Dictionnaire Biblique de Top Bible

FEU

Le feu et la flamme sont cités plus d'un millier de fois dans la Bible.

I Sens littéral.

1.

Dans la nature.

Il apparaît d'abord comme l' éclair (voir ce mot), appelé le feu de Dieu (Job 1:16), le feu du ciel envoyé par Jéhovah (Ex 9:23 et suivant). Maître de l'orage comme de la nature (Ps 18:13-15), l'Éternel peut faire tomber une pluie de feu et de soufre (Ge 19:24 et suivant), et se servir des flammes aussi bien que du vent (Ps 104:4, Lettre de Jérémie 63) ; parmi ses oeuvres admirables, le soleil aussi est célébré comme un feu (Sir 43:2-4).

La Révélation biblique du Dieu unique, personnel, moral et tout-puissant, n'a pas de place pour le culte du feu, qui joua un si grand rôle dans les Védas de l'Inde, plus encore dans le mazdéisme perse de Zoroastre, et qui dans le panthéon gréco-romain fut rattaché aux divinités Hestia-Vesta et Héphaïstos-Vulcain ; Sag 13:2 cite le feu parmi les objets des idolâtries humaines. La Révélation n'a pas davantage de place pour une explication mythologique de l'origine du feu dans l'humanité, analogue à la fable de Prométhée, qui l'aurait dérobé au dieu des dieux, Zeus foudroyant : la vision de Ap 13:13 ne doit même pas faire allusion à ce mythe, mais plus simplement aux sorciers orientaux qui se prétendaient maîtres de faire tomber la foudre.

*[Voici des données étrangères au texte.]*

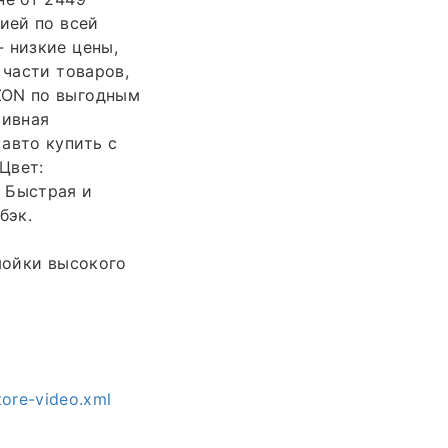
ией по всей
 низкие цены,
 части товаров,
ZON по выгодным
тивная
авто купить с
Цвет:
 Быстрая и
бэк.
ойки высокого
tore-video.xml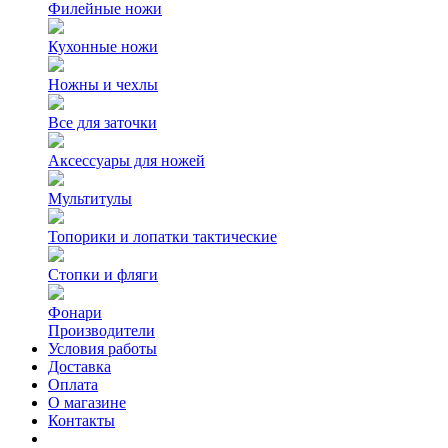
Филейные ножи
Кухонные ножи
Ножны и чехлы
Все для заточки
Аксессуары для ножей
Мультитулы
Топорики и лопатки тактические
Стопки и фляги
Фонари
Производители
Условия работы
Доставка
Оплата
О магазине
Контакты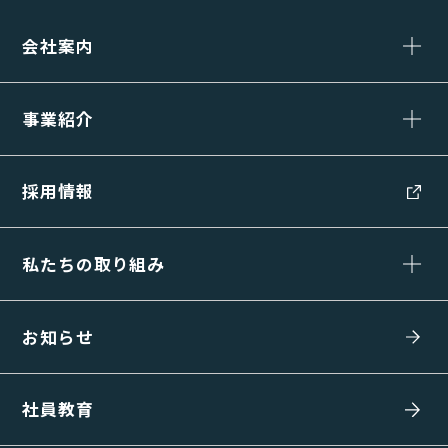
会社案内
事業紹介
採用情報
私たちの取り組み
お知らせ
社員教育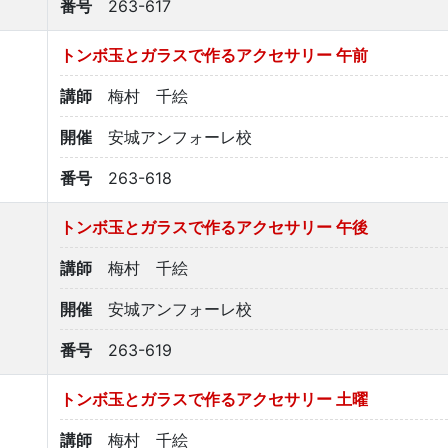
番号
263-617
トンボ玉とガラスで作るアクセサリー 午前
講師
梅村 千絵
開催
安城アンフォーレ校
番号
263-618
トンボ玉とガラスで作るアクセサリー 午後
講師
梅村 千絵
開催
安城アンフォーレ校
番号
263-619
トンボ玉とガラスで作るアクセサリー 土曜
講師
梅村 千絵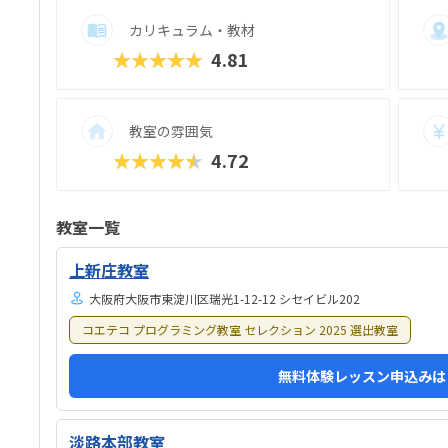
カリキュラム・教材
★★★★★
4.81
教室の雰囲気
★★★★★
4.72
教室一覧
上新庄教室
大阪府大阪市東淀川区瑞光1-12-12 シセイビル202
コエテコ プログラミング教室 セレクション 2025 選出教室
無料体験レッスン申込みは
淡路本部教室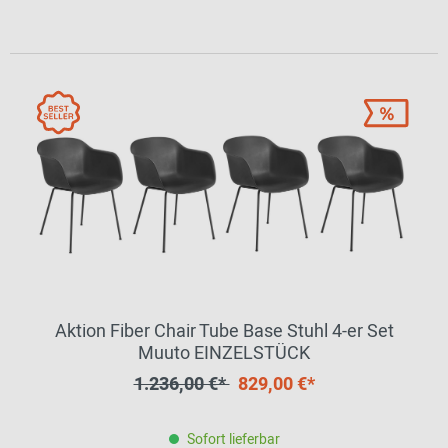
Aktion Fiber Chair Tube Base Stuhl 4-er Set
Muuto EINZELSTÜCK
1.236,00 €*
829,00 €*
Sofort lieferbar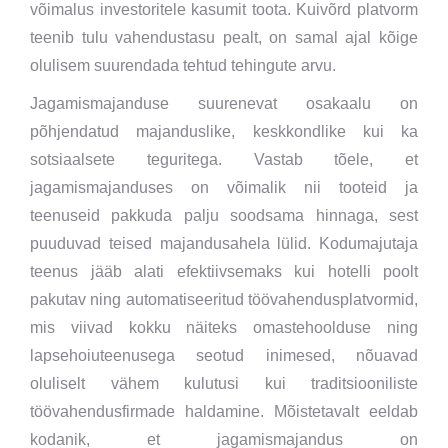
võimalus investoritele kasumit toota. Kuivõrd platvorm
teenib tulu vahendustasu pealt, on samal ajal kõige
olulisem suurendada tehtud tehingute arvu.
Jagamismajanduse suurenevat osakaalu on
põhjendatud majanduslike, keskkondlike kui ka
sotsiaalsete teguritega. Vastab tõele, et
jagamismajanduses on võimalik nii tooteid ja
teenuseid pakkuda palju soodsama hinnaga, sest
puuduvad teised majandusahela lülid. Kodumajutaja
teenus jääb alati efektiivsemaks kui hotelli poolt
pakutav ning automatiseeritud töövahendusplatvormid,
mis viivad kokku näiteks omastehoolduse ning
lapsehoiuteenusega seotud inimesed, nõuavad
oluliselt vähem kulutusi kui traditsiooniliste
töövahendusfirmade haldamine. Mõistetavalt eeldab
kodanik, et jagamismajandus on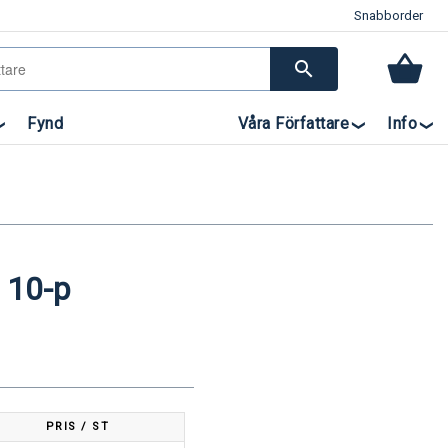
Snabborder
search
Fynd
Våra Författare
Info
, 10-p
PRIS / ST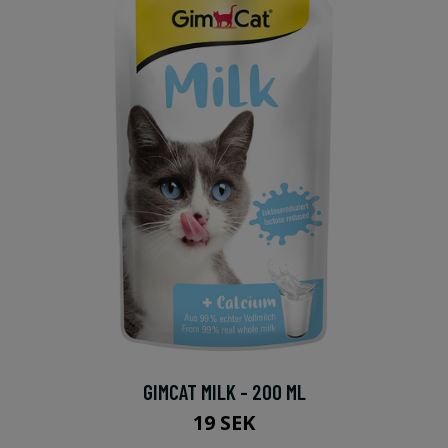
GIMCAT MILK - 200 ML
19 SEK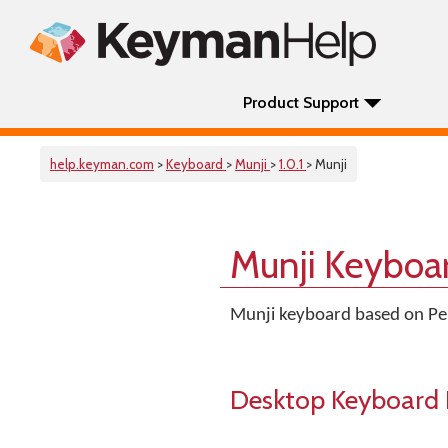
Product Support
help.keyman.com
>
Keyboard
>
Munji
>
1.0.1
> Munji
Munji Keyboa
Munji keyboard based on Pe
Desktop Keyboard 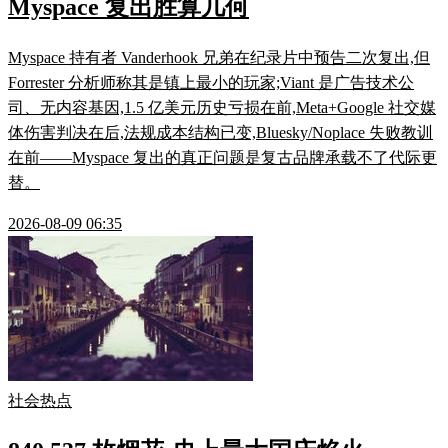
Myspace 复出胜算几何
Myspace 持有者 Vanderhook 兄弟在纪录片中预告二次复出,但
Forrester 分析师称其是镇上最小的玩家;Viant 是广告技术公
司、无内容基因,1.5 亿美元历史亏损在前,Meta+Google 社交媒
体伤害判决在后,法规成本结构已变,Bluesky/Noplace 失败教训
在前——Myspace 复出的真正问题是复古品牌承载不了代际更
替。
2026-08-09 06:35
社会热点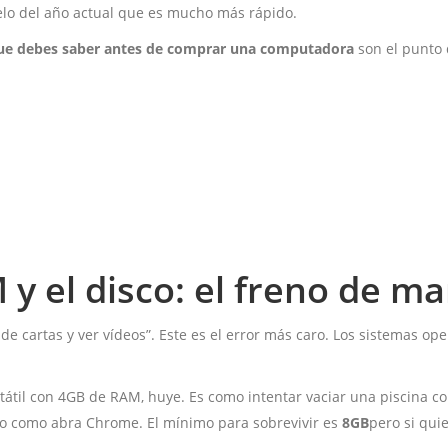
lo del año actual que es mucho más rápido.
ue debes saber antes de comprar una computadora
son el punto 
 y el disco: el freno de m
de cartas y ver vídeos”. Este es el error más caro. Los sistemas op
rtátil con 4GB de RAM, huye. Es como intentar vaciar una piscina c
 como abra Chrome. El mínimo para sobrevivir es
8GB
pero si qui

La Bible n'est pas un livre scientifique et ne parle pas de la conquête du feu par l'homme, qui dut consacrer définitivement sa domination sur les animaux. Si la possession du feu est supposée pour la fabrication d'instruments d'airain et de fer sur la forge (Ge 4:22), puis impliquée pour les holocaustes offerts par Noé (Ge 8:20), il n'est spécifié ni comment on le produisait, ni comment on le transportait (Ge 22:6 et suivant) ; probablement le conservait-on à l'état de braises. Ce n'est que dans les livres apocr, qu'est mentionné un feu « fait avec des pierres » (2Ma 10:3), c-à-d, produit par le choc des silex.

2.

Dans la vie quotidienne.

Le feu sert couramment à la cuisson des aliments (Ex 12:8 et suivant, 2Ch 35:13, Jn 21:9, etc.), au chauffage et à l'éclairage (Esa 44:16, 1Ma 12:29, Judith 7:5 13:13, Mr 14:54, Ac 28:2 etc.) ; la législation sacerdotale interdit d'allumer ces feux domestiques le jour du sabbat (Ex 35:3), défense qui fut renforcée par les rabbins. Dans les demeures aisées il s'agissait ordinairement d'espèces de brasiers portatifs ; les pauvres se contentaient de brûler leur combustible dans un creux du sol battu : on comprend qu'ait pu souvent y tomber l'enfant sujet aux crises ; voir (Mr 9:22) Charbon, Chauffage.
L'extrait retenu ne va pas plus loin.